START THE DATA

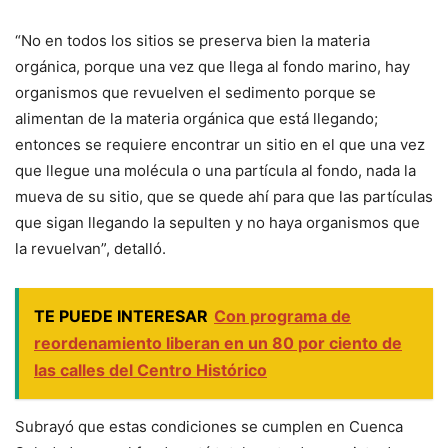
“No en todos los sitios se preserva bien la materia
orgánica, porque una vez que llega al fondo marino, hay
organismos que revuelven el sedimento porque se
alimentan de la materia orgánica que está llegando;
entonces se requiere encontrar un sitio en el que una vez
que llegue una molécula o una partícula al fondo, nada la
mueva de su sitio, que se quede ahí para que las partículas
que sigan llegando la sepulten y no haya organismos que
la revuelvan”, detalló.
TE PUEDE INTERESAR
Con programa de
reordenamiento liberan en un 80 por ciento de
las calles del Centro Histórico
Subrayó que estas condiciones se cumplen en Cuenca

END THE DATA

WORK INSTRUCTION
For each line above that contains the word "llegando", copy that line.

RESULT FOR THIS EXERCISE
alimentan de la materia orgánica que está llegando;
que sigan llegando la sepulten y no haya organismos que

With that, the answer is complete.